Finalmente, examinamos a capacidade do ABT-263 de potencializar os efeitos da quimioterapia em um modelo resistente ao ABT-263. No modelo de xenoenxerto de flanco OPM-2 de mieloma múltiplo (in vitro EC50 = 6,7 μmol/L), o ABT-263 administrado diariamente durante 21 dias a 100 mg/kg não inibiu significativamente o crescimento do tumor (Fig. 4B). O bortezomibe administrado na sua dose máxima tolerada (1 mg/kg i.v., qd ×3) inibiu o crescimento tumoral em 70% sem CRs. ABT-263 aumentou a eficácia do bortezomib com a combinação resultando em 95% de inibição do crescimento tumoral e uma taxa de CR de 40%.
ABT-263 induz uma trombocitopenia rápida mas reversível. Recentemente relatamos que ABT-737 induz uma trombocitopenia rápida e reversível em animais resultante da inibição das proteínas da família Bcl-2 e indução de apoptose em plaquetas circulantes sem toxicidade da medula óssea (29). Como esperado, o ABT-263 também induz a trombocitopenia. Após uma única dose p.o. em cães, a contagem de plaquetas circulantes diminuiu em 2 horas com um nadir plaquetário às 6 horas e evidência de ressalto em 24 horas (Fig. 5A). Para determinar os efeitos da dosagem prolongada, examinamos a relação farmacocinética/farmacodinâmica após múltiplas doses diárias em cães (Fig. 5B). ABT-263 foi dosado p.o. a 2 mg/kg/d por 6 dias, e depois aumentado para 6 mg/kg/d por mais 6 dias. A contagem de plaquetas e as concentrações de drogas plasmáticas foram avaliadas 6 horas após o tratamento para capturar os prováveis nadirs plaquetários nos dias 1 a 4 e nos dias 7 a 11. Com 2 mg/kg, a contagem de plaquetas diminuiu de um valor inicial de ∼250,000/μL para ∼125,000/μL até a segunda dose, mantendo-se depois estável para as doses restantes. A concentração do fármaco plasmático obtido 6 horas após o tratamento (C6h) permaneceu constante em valores que variam de 3,6 a 4,2 μmol/L. Com base no perfil farmacocinético do ABT-263 (Fig. S1 suplementar), o C6h é aproximadamente 2 vezes menor que o Cmax, indicando que o pico de concentração plasmática obtido após múltiplas doses de 2 mg/kg é de ∼7 a 8 μmol/L. Estes níveis são semelhantes aos obtidos após uma dose de 100 mg/kg de dose p.o. em ratos.
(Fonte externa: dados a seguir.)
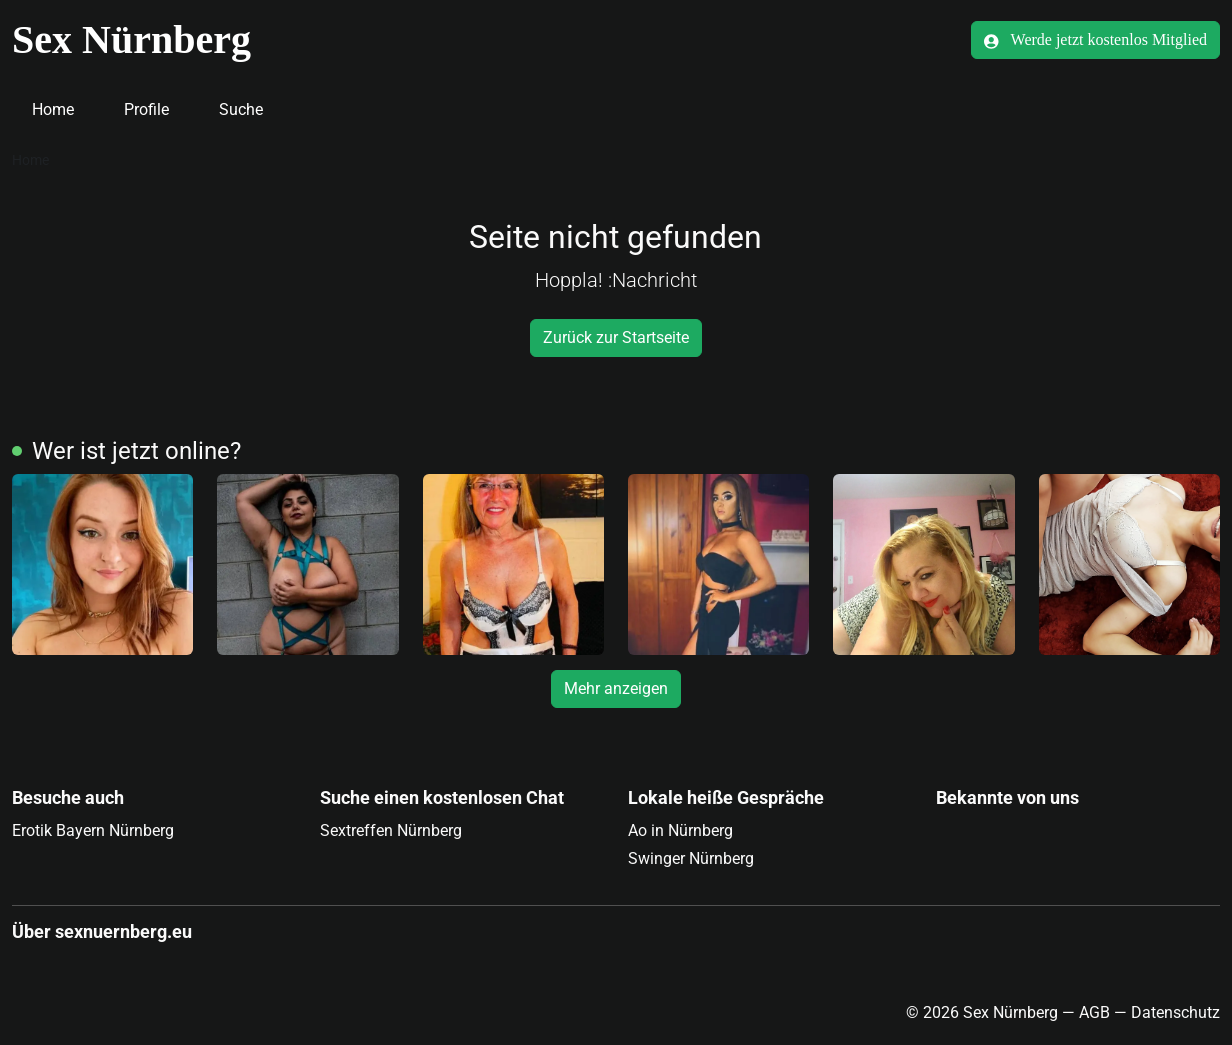  What do you see at coordinates (93, 830) in the screenshot?
I see `Erotik Bayern Nürnberg` at bounding box center [93, 830]. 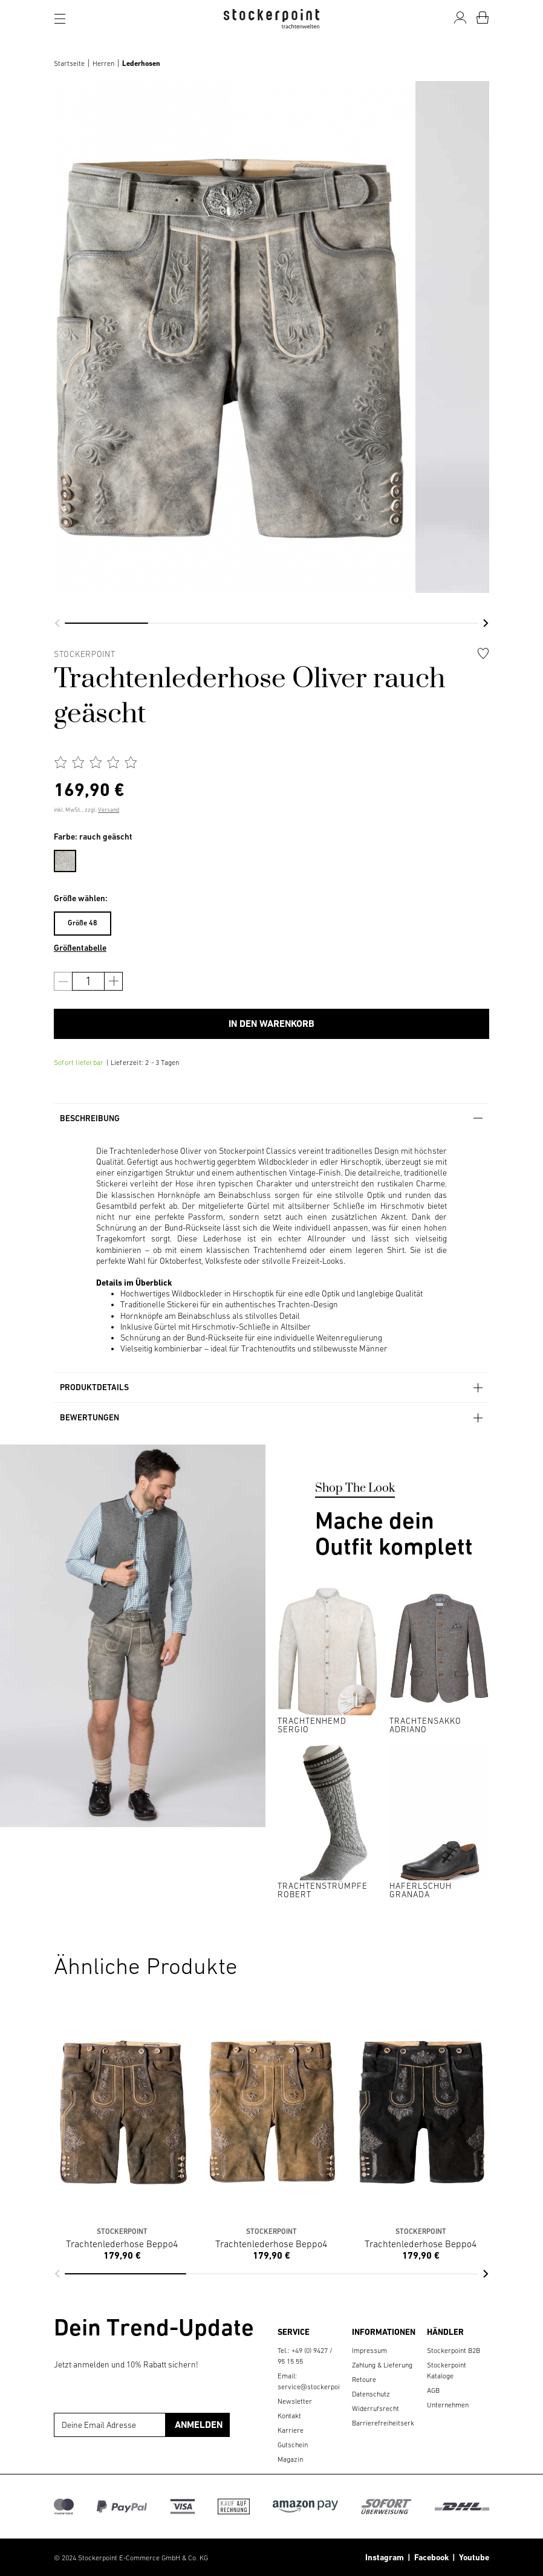 What do you see at coordinates (289, 2416) in the screenshot?
I see `Kontakt` at bounding box center [289, 2416].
Quando a dose de ABT-263 foi aumentada para 6 mg/kg/d, a contagem de plaquetas diminuiu para ∼50,000/μL até o segundo dia desta dose mais alta e permaneceu relativamente constante durante a duração do estudo. Os valores de C6h nesta dose variaram de 10,2 a 14,8 μmol/L (Cmax, 20-30 μmol/L). O ABT-263 foi bem tolerado neste estudo, sem mortalidade ou sinais clínicos adversos. No entanto, alguns hematomas foram aparentes no local da punção venosa, consistentes com alterações na hemostasia. Estes dados indicam que a exposição diária repetida do ABT-263 em níveis comprovadamente altamente eficazes em modelos murinos resulta em uma redução de 4% em plaquetas circulantes em cães em ∼50. Além disso, concentrações plasmáticas várias vezes maiores que o nível eficaz são bem toleradas, com contagem de plaquetas circulantes reduzida para ∼50,000/μL.
Efeito do ABT-263 em plaquetas circulantes em cães. A, contagem de plaquetas circulantes após uma única dose de ABT-263 (5 mg/kg) em cães. Colunas, média (n = 3); barras, SE. B, contagem de plaquetas e concentrações plasmáticas de ABT-263 após múltiplas doses diárias (2 mg/kg, dias 1-6; 6 mg/kg, dias 7-11) em cães. Quadrados fechados, concentrações de plasma ABT-263; círculos abertos, contagem de plaquetas nos dias 1 a 4 e dias 7 a 11. Pontos, média (n = 3); barras, SD.